WHAT IS EXPECTED
Restating every entry exactly is the whole task.

++++ DATA RECORDS ++++

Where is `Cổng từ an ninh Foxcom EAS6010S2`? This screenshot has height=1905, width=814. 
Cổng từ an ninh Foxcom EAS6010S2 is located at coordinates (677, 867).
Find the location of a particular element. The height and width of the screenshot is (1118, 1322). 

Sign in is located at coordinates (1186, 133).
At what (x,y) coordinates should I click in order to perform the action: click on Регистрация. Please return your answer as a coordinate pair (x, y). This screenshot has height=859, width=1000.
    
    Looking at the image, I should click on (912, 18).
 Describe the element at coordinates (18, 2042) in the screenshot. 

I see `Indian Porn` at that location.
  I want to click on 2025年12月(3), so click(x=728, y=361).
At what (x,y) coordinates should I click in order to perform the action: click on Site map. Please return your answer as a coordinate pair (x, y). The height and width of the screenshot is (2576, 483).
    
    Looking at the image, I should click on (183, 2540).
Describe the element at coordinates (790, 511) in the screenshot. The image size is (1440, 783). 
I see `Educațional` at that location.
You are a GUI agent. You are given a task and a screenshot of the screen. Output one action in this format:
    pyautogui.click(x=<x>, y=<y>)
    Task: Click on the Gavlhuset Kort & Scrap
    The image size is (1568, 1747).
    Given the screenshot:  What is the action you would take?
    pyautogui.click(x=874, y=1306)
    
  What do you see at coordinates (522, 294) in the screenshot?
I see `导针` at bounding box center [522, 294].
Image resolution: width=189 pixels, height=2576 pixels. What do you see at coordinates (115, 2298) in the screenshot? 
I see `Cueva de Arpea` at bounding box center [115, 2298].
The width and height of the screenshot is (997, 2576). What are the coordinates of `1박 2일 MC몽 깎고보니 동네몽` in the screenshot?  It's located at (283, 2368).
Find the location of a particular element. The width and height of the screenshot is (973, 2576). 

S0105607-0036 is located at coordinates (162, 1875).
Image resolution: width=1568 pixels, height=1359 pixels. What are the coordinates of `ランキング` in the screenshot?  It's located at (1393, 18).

++++

SOLUTION TO THE PROBLEM
Where is `Cổng từ an ninh Foxcom EAS6010S2`? This screenshot has height=1905, width=814. 
Cổng từ an ninh Foxcom EAS6010S2 is located at coordinates (677, 867).
Find the location of a particular element. The height and width of the screenshot is (1118, 1322). 

Sign in is located at coordinates (1186, 133).
At what (x,y) coordinates should I click in order to perform the action: click on Регистрация. Please return your answer as a coordinate pair (x, y). This screenshot has height=859, width=1000.
    
    Looking at the image, I should click on (912, 18).
 Describe the element at coordinates (18, 2042) in the screenshot. 

I see `Indian Porn` at that location.
  I want to click on 2025年12月(3), so click(x=728, y=361).
At what (x,y) coordinates should I click in order to perform the action: click on Site map. Please return your answer as a coordinate pair (x, y). The height and width of the screenshot is (2576, 483).
    
    Looking at the image, I should click on (183, 2540).
Describe the element at coordinates (790, 511) in the screenshot. The image size is (1440, 783). 
I see `Educațional` at that location.
You are a GUI agent. You are given a task and a screenshot of the screen. Output one action in this format:
    pyautogui.click(x=<x>, y=<y>)
    Task: Click on the Gavlhuset Kort & Scrap
    The image size is (1568, 1747).
    Given the screenshot:  What is the action you would take?
    pyautogui.click(x=874, y=1306)
    
  What do you see at coordinates (522, 294) in the screenshot?
I see `导针` at bounding box center [522, 294].
Image resolution: width=189 pixels, height=2576 pixels. What do you see at coordinates (115, 2298) in the screenshot? 
I see `Cueva de Arpea` at bounding box center [115, 2298].
The width and height of the screenshot is (997, 2576). What are the coordinates of `1박 2일 MC몽 깎고보니 동네몽` in the screenshot?  It's located at (283, 2368).
Find the location of a particular element. The width and height of the screenshot is (973, 2576). 

S0105607-0036 is located at coordinates (162, 1875).
Image resolution: width=1568 pixels, height=1359 pixels. What are the coordinates of `ランキング` in the screenshot?  It's located at (1393, 18).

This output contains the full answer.